Changes in PCQ and MLCFQ scores for each of the 12 PCQ items and each of the seven MLCFQ domains were compared using Wilcoxon signed-rank tests for pre–post/post-test pairs and then-post/post-test pairs. Alpha was set at the 0.05 level and the Bonferroni correction for multiple comparisons was applied in each set of tests. Participants who did not complete the course due to COVID were excluded from analysis.

Workshop feedback scores and post-programme-only scores were analysed using descriptive statistics.

Free-text comments were analysed by thematic analysis, using Kirkpatrick’s levels17 as a sensitising framework.

Results

Programme Completion

19 of the 26 participants (73%) completed the programme (see Table 1 above). The majority of participants who dropped out were of a clinical background. Participants who dropped out cited personal reasons or increased pressures relating to COVID-19.

Leadership Self-Assessments

In the PCQ there were significant increases in three of the seven domains of the PCQ (Teamworking, Planning & Organising, Delivering Results) and one of the five tasks (Inspire) using both prospective and retrospective self-assessments (see Figure 1). In addition, there were significant changes in “Setting Strategic Direction” and all of the remaining Tasks (Focus, Enable, Reinforce, Learn) when analysing retrospective (then-post) pairs alone.

Figure 1 Mean Primary Colours Questionnaire (PCQ) Scores before and after the programme. Symbols indicate statistical significance. Traditional Pre refers to Ratings on a traditional pre-course questionnaire. Retrospective pre (Then) refers to ratings participants gave of themselves as they recall they had been at the start of the course. Post-test refers to ratings participants’ ratings of themselves at the end of the course. The significance symbols are differentiated for the traditional (Pre) and retrospective (Then) test for clarity.

While there was a statistically significant increase in two of the MLCFQ domains, identified using retrospective then-post pairs. However, these increases were small, particularly in comparison to those identified in the PCQ which are explored below.

Resilience

There were widely varying shifts in Brief Resilience Scale (BRS) scores across the course, with mixed increases and decreases for different individuals. There was no significant change in the BRS overall. The Supplementary Questionnaire did contain a neutrally phrased item related to resilience: “Has the programme affected your resilience?”. In this item, 53% stated their resilience had increased and no participant reported a decrease.

Mixed-Methods Data

The programme demonstrated positive impact on all four of Kirkpatrick’s levels, as shown in Table 2. Free-text comments were broadly positive and described participants believing they had successfully developed their leadership skills and ability to think analytically and critically about leadership theory. One participant felt the “programme has made me realise how little empirical evidence there is for a lot of management training… a lot of it is quite unscientific.” The programme also led to a change in behaviour as participants spent a significant amount of time working on their group projects each week. Several participants stated that they expected to continue work on their group projects beyond the formal conclusion of the programme. Many also reported an improvement in team dynamics within their normal research groups, which they attributed to the application of skills they had learnt during the programme. Additionally, one participant successfully obtained grant funding during the later stage of the programme, for which they attributed credit to the NGLP for improving their confidence.

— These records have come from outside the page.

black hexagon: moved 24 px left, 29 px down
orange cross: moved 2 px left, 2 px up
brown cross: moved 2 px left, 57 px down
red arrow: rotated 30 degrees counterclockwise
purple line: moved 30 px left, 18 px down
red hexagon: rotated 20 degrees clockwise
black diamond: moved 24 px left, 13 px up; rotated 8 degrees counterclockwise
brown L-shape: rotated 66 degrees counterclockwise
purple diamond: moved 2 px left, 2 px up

Table 2 Mixed-Methods Data, Grouped by Kirkpatrick Level

Changes Recommended by Participants

Suggested changes varied across participant responses and in some cases directly conflicted with other participants’ responses. Many participants suggested that no changes were needed and “the program went well in all aspects”. There were a number of areas in which several participants suggested changes, particularly relating to the project work which formed the foundation of the programme. These changes suggested all related to learning methods rather than content. We have noted these areas in Table 3.

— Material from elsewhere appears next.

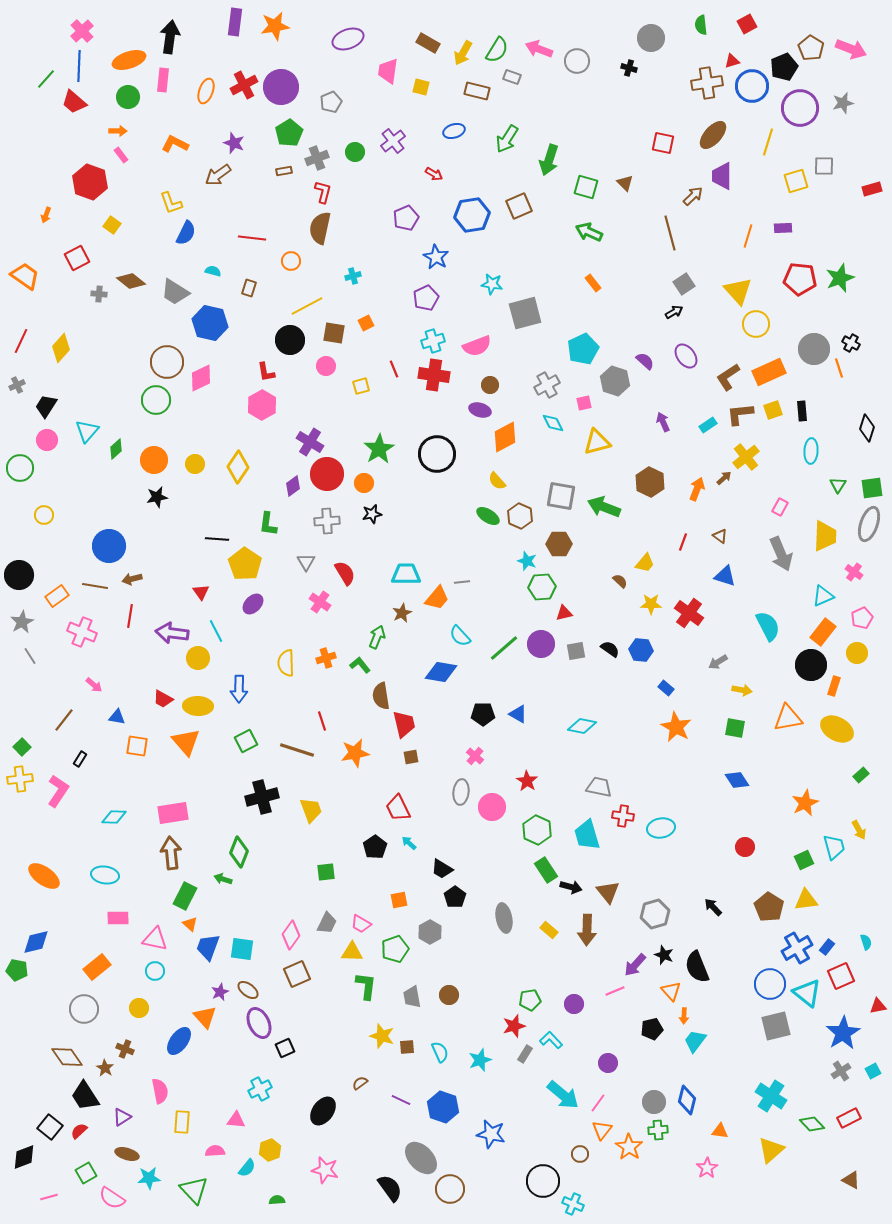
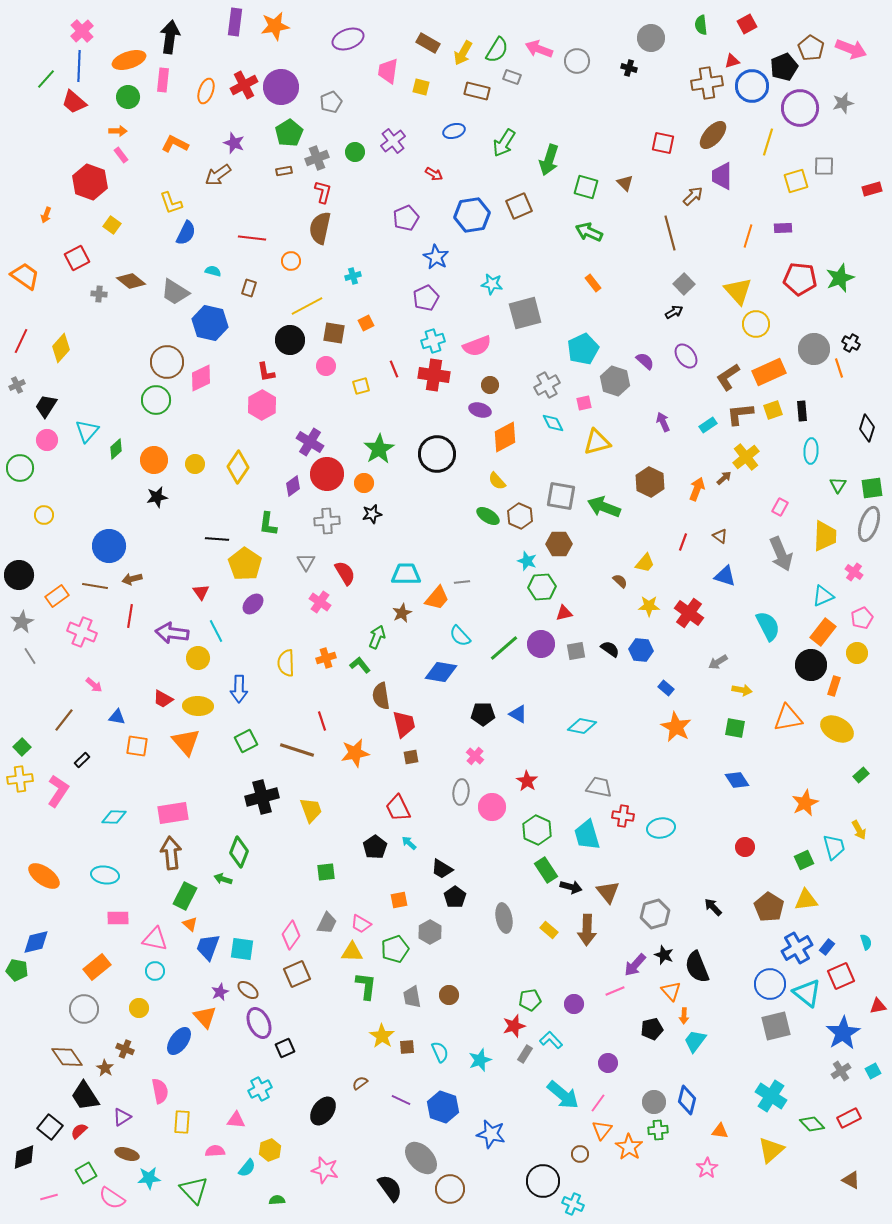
green arrow at (507, 139): moved 3 px left, 4 px down
gray square at (684, 284): rotated 10 degrees counterclockwise
yellow star at (651, 604): moved 2 px left, 2 px down
black rectangle at (80, 759): moved 2 px right, 1 px down; rotated 14 degrees clockwise
yellow star at (382, 1036): rotated 15 degrees clockwise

Table 3 Participant Feedback on the Learning Methods Used Within the Programme. Bold Text Denotes Each Column’s Heading. Italicised Text Denotes a Summary of Participant Feedback About a Learning Method

Discussion

Participants who completed the programme generally reported that the workshops were relevant, interesting, enjoyable and well organised. There were statistically significant improvements in participant leadership skills using the PCQ and the MLCFQ instruments, although the changes in the MLCFQ were too small to be meaningful. Through group project evaluations and individual comments, there appeared to be meaningful organisation impact from the programme (Kirkpatrick Level 4). The mixed-methods data suggest that the programme was successful in improving participants’ leadership skills.

We were interested to note that there was little overall change in the MLCFQ outcomes. This contrasts with a previous methodological study where there was broad concordance between the PCQ and MLCFQ outcomes.15 The COVID-19 pandemic occurred partway through the programme and resulted in a quarter of participants needing to leave the programme. It also resulted in changes to clinical practice for many participants, programme workshops being moved online, and in many cases reduced the personal contact between research team members. As the MLCFQ is based more heavily on behavioural self-assessment questions than the PCQ, these changes in practice may have impacted the MLCFQ more than the PCQ, which is based on self-assessed ability across the domains and tasks of leadership.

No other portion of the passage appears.